• WORK ITEM: From the data underneath, reproduce exactly the stretch that begins at the line with "Класс энергоэффективности дома изменен" and ends after the line with "6 / инженерная".

• SUPPLIED DATA:
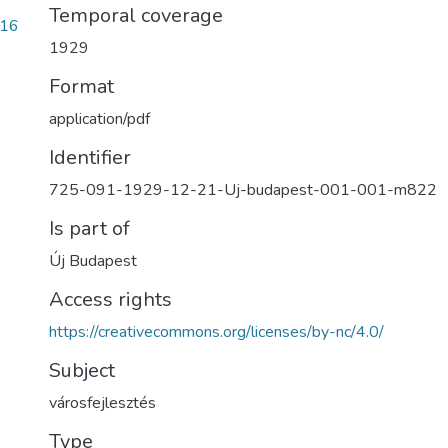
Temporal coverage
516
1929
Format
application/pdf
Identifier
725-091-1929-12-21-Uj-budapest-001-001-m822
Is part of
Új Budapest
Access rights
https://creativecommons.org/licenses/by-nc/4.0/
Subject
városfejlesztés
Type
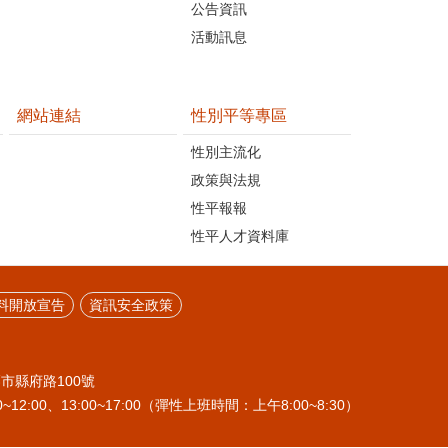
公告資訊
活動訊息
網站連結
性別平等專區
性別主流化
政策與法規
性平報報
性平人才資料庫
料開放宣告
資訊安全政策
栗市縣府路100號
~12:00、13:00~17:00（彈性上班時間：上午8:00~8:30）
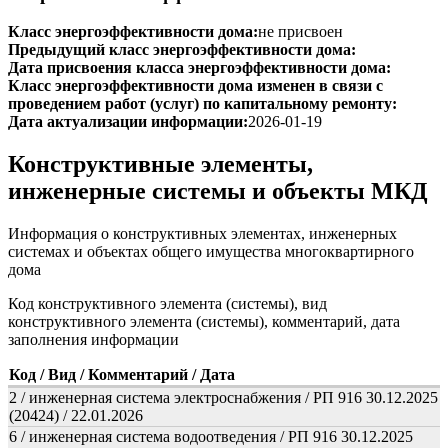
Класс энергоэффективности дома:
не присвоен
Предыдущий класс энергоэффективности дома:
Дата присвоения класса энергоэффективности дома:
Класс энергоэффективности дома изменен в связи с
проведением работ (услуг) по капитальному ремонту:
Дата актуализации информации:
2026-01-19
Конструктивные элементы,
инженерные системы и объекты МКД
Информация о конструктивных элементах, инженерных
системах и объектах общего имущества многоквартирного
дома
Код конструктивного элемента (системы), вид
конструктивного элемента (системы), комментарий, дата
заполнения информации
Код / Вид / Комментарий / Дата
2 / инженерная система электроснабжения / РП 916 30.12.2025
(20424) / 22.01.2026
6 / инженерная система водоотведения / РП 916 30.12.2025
...
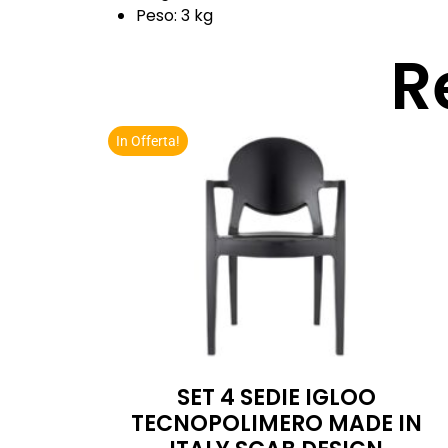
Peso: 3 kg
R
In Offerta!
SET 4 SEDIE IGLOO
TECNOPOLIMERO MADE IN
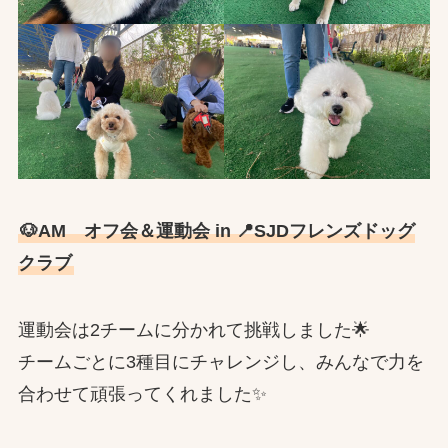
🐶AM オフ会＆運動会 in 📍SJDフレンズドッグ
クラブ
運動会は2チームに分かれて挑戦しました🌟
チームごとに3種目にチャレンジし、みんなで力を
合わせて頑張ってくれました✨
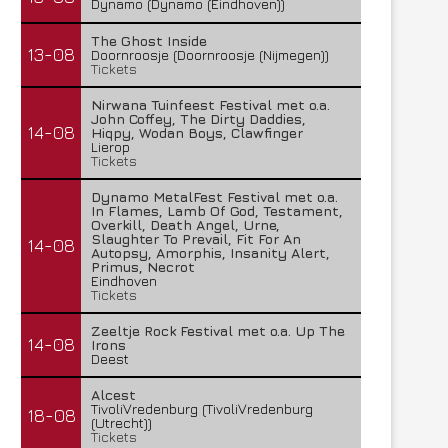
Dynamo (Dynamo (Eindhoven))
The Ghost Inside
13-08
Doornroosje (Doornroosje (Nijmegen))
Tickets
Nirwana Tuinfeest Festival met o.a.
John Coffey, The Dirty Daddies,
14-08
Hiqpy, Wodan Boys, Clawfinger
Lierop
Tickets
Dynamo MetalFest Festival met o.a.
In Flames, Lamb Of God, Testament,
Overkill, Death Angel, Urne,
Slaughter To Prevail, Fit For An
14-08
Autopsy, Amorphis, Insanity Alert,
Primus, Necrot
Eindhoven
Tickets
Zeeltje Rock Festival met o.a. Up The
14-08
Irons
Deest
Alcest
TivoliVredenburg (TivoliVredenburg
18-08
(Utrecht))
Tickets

• SOLVED EXERCISE:
Класс энергоэффективности дома изменен в связи с
проведением работ (услуг) по капитальному ремонту:
Дата актуализации информации:
2026-01-19
Конструктивные элементы,
инженерные системы и объекты МКД
Информация о конструктивных элементах, инженерных
системах и объектах общего имущества многоквартирного
дома
Код конструктивного элемента (системы), вид
конструктивного элемента (системы), комментарий, дата
заполнения информации
Код / Вид / Комментарий / Дата
2 / инженерная система электроснабжения / РП 916 30.12.2025
(20424) / 22.01.2026
6 / инженерная система водоотведения / РП 916 30.12.2025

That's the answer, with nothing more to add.